= Jewish National Council (Azerbaijan) =

The Jewish National Council (Yəhudi Milli Şurası) was an organization formed by Jews living in the country during the Azerbaijan Democratic Republic (1918–1920).

== History ==
It was established in December 1917 after the disintegration of the Russian Empire. In October 1918, with the permission of the governor of Baku, he officially began to work.

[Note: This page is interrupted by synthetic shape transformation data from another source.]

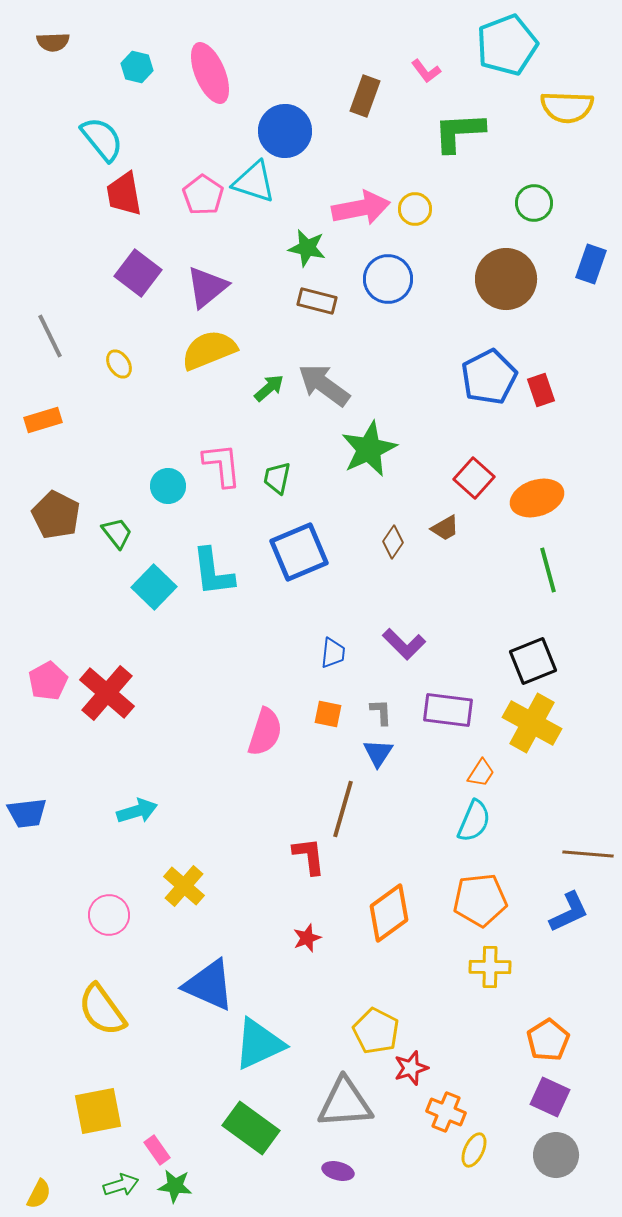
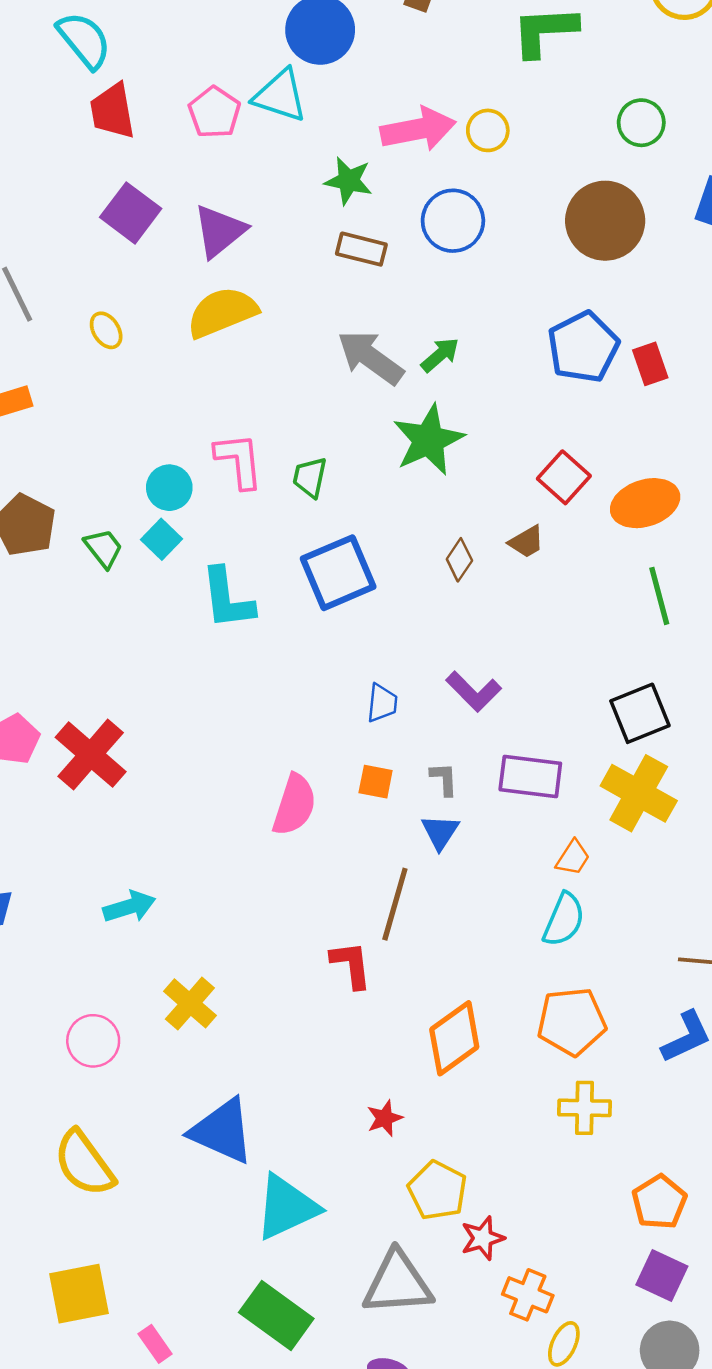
green arrow: (269, 388) -> (440, 355), moved
cyan square: (154, 587) -> (162, 539), moved, size x0.7
red star: (307, 938) -> (385, 1118), moved

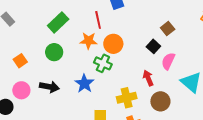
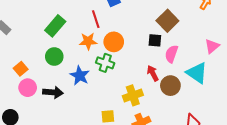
brown square: (168, 29) -> (167, 21), size x1.5
black square: (153, 46) -> (155, 40), turned -32
blue star: (84, 84) -> (80, 76), moved
pink circle: (21, 90) -> (28, 88), moved
brown circle: (160, 101) -> (170, 86), moved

The council, which represented various religious and political Jewish groups, was involved in cultural, educational, religious, and charitable activities.

== Activity ==
Jewish primary and high schools with a monthly budget of 150,000 rubles (up to 800 students), evening courses and a library for the elderly, a cheap canteen, a committee to help Jews affected by looting during the 1918 March Days by Armenian-Dashnak and Bolshevik militias, a petty trader and the Jewish Debt and Savings Association, which assisted the artisans, was at the disposal of the council. The council's budget was formed from income tax collected from members of the Jewish community. According to the decision of the National Council of Azerbaijan dated November 19, 1918, in accordance with the principle of national representation, there should have been a Jewish deputy in the Parliament of the Azerbaijan Democratic Republic. The council determined the identity of this deputy. The chairman of the council, M.A.Gukhman, was also a member of the Azerbaijani parliament.